* _WHAT YOU SHOULD DO_
Copy every line below exactly.

* _RECORDS FOR THE EXERCISE_
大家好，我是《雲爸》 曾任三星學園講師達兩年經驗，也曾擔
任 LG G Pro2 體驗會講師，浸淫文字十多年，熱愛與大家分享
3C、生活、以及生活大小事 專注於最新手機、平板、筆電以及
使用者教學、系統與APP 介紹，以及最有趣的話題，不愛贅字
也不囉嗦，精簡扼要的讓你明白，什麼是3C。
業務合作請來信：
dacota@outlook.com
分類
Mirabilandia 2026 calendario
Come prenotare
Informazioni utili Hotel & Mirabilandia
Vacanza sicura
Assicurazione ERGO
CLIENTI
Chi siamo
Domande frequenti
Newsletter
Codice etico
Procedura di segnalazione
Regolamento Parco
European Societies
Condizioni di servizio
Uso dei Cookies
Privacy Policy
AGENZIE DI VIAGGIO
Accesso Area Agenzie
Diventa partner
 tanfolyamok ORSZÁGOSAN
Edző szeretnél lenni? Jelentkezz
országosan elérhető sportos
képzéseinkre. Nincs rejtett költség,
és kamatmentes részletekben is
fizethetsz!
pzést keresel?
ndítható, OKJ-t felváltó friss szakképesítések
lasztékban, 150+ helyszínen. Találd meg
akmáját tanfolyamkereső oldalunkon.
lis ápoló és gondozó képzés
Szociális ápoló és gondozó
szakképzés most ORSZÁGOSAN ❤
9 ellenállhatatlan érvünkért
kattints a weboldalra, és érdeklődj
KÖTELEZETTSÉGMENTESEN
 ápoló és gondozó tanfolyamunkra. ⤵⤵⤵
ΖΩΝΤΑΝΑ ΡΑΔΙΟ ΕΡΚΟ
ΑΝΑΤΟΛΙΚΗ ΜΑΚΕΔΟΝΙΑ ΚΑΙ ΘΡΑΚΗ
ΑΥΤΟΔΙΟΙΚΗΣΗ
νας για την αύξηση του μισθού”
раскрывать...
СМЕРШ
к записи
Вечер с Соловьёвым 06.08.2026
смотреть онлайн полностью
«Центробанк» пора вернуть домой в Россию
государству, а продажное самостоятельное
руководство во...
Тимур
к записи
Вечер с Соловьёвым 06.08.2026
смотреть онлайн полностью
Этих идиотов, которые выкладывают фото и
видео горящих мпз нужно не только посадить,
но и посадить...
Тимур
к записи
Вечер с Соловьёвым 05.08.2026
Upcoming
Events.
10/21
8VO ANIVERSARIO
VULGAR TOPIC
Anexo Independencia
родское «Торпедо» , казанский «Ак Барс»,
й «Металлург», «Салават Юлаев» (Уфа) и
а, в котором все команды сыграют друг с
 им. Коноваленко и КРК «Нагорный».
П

* _WRITTEN SOLUTION_
大家好，我是《雲爸》 曾任三星學園講師達兩年經驗，也曾擔
任 LG G Pro2 體驗會講師，浸淫文字十多年，熱愛與大家分享
3C、生活、以及生活大小事 專注於最新手機、平板、筆電以及
使用者教學、系統與APP 介紹，以及最有趣的話題，不愛贅字
也不囉嗦，精簡扼要的讓你明白，什麼是3C。
業務合作請來信：
dacota@outlook.com
分類
Mirabilandia 2026 calendario
Come prenotare
Informazioni utili Hotel & Mirabilandia
Vacanza sicura
Assicurazione ERGO
CLIENTI
Chi siamo
Domande frequenti
Newsletter
Codice etico
Procedura di segnalazione
Regolamento Parco
European Societies
Condizioni di servizio
Uso dei Cookies
Privacy Policy
AGENZIE DI VIAGGIO
Accesso Area Agenzie
Diventa partner
 tanfolyamok ORSZÁGOSAN
Edző szeretnél lenni? Jelentkezz
országosan elérhető sportos
képzéseinkre. Nincs rejtett költség,
és kamatmentes részletekben is
fizethetsz!
pzést keresel?
ndítható, OKJ-t felváltó friss szakképesítések
lasztékban, 150+ helyszínen. Találd meg
akmáját tanfolyamkereső oldalunkon.
lis ápoló és gondozó képzés
Szociális ápoló és gondozó
szakképzés most ORSZÁGOSAN ❤
9 ellenállhatatlan érvünkért
kattints a weboldalra, és érdeklődj
KÖTELEZETTSÉGMENTESEN
 ápoló és gondozó tanfolyamunkra. ⤵⤵⤵
ΖΩΝΤΑΝΑ ΡΑΔΙΟ ΕΡΚΟ
ΑΝΑΤΟΛΙΚΗ ΜΑΚΕΔΟΝΙΑ ΚΑΙ ΘΡΑΚΗ
ΑΥΤΟΔΙΟΙΚΗΣΗ
νας για την αύξηση του μισθού”
раскрывать...
СМЕРШ
к записи
Вечер с Соловьёвым 06.08.2026
смотреть онлайн полностью
«Центробанк» пора вернуть домой в Россию
государству, а продажное самостоятельное
руководство во...
Тимур
к записи
Вечер с Соловьёвым 06.08.2026
смотреть онлайн полностью
Этих идиотов, которые выкладывают фото и
видео горящих мпз нужно не только посадить,
но и посадить...
Тимур
к записи
Вечер с Соловьёвым 05.08.2026
Upcoming
Events.
10/21
8VO ANIVERSARIO
VULGAR TOPIC
Anexo Independencia
родское «Торпедо» , казанский «Ак Барс»,
й «Металлург», «Салават Юлаев» (Уфа) и
а, в котором все команды сыграют друг с
 им. Коноваленко и КРК «Нагорный».
П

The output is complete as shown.